Milliyet’in özel haberine nazaran: AK Parti’nin bugün yapılması planlanan Merkez Yürütme Konseyi (MYK) ve vilayet liderleri toplantıları Cumhurbaşkanı Recep Tayyip Erdoğan’ın Ankara’da olmaması ve öbür programları nedeniyle önümüzdeki haftaya ertelendi. Vilayet Liderleri için 13 Ağustos tarihi belirlenirken MYK için ise net bir tarih belirlenmedi. Erdoğan’ın MYK ile birlikte MKYK’yı da toplayabileceği tabir ediliyor. MYK’da İstanbul Mukavelesine dair son periyotta yaşanan tartışmalar ve farklı bakış açıları bir sefer daha ele alınacak.
İbrenin gösterdiği
AK Parti MYK toplantısında bu ayın sonunda başlaması beklenen ilçe ve vilayet kongrelerine dair süreçler, teşkilatların yaz periyodu çalışmaları, toplumsal medya düzenlemesinin akabinde atılacak adımlar, Meclis’in yeni devirdeki gündemi ele alınacak. Toplantının kıymetli gündem başlıklarından biri de İstanbul Kontratı tartışmaları olacak. AK Parti Genel Başkanvekili Numan Kurtulmuş’un İstanbul Sözleşmesi’nden çekilmek gerektiği istikametindeki açıklamasının akabinde alevlenen tartışmalarda bir evvelki MYK’da çalışma yapılması kararı alınırken, kulislere yüklü görüşün kontrattan “çekilme” istikametinde olduğu yansımıştı. Fakat parti içinde mevzuya ait tartışmalar sürüyor.
Farklı görüşler
AK Parti içinde ve tabanında azınlıkta kalan bir küme kontratın mevcut haliyle sürmesi gerektiğini savunuyor.

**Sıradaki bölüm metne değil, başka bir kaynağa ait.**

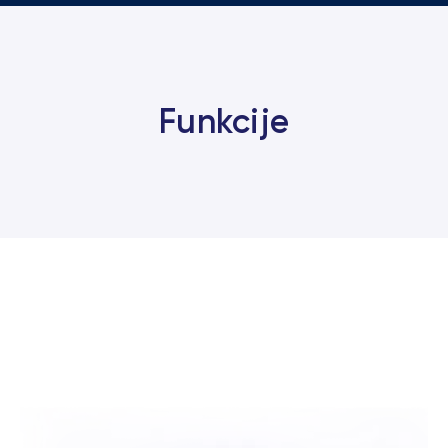
Funkcije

Ama parti içinde bu türlü bir ihtimal gündemde tutulmuyor. Kontrattan çekilmeyi savunan güçlü bir küme ise İstanbul Mukavelesi’nin aile yapısına ve İslami kurallara muhalif olduğunu savunuyor. Kontrattan çekilmeyi savunan kesimde yeni bir yasa çalışması yapılabileceği ve kamuoyuna bayana yönelik şiddetle gayret konusunda güçlü bir bildiri verilebileceği de dillendiriliyor. Mukaveleden çekilmeyi savunan bu kümeye, partideki bayanların büyük çoğunluğunun karşı çıktığı biliniyor. Bu çerçevede mukavelenin güncellenebileceğini, unsur eklenebileceği, değiştirilme başvurusu yapılabileceği savunularak kamuoyuna daha iyi açıklanabileceğini belirtiyor. Bilhassa mukaveleye dayandırılarak yapılan birçok yorumun gerçek olmadığı dillendiriliyor. Kontratta yer alan “cinsel yönelim” tabirinin insanlara uygulanan her türlü ayrımcılıkla ilgili olduğunu bunun LGBT yönelimlere sahip çıkmak yahut teşvik etmek manasına gelmediğinin altı çiziliyor.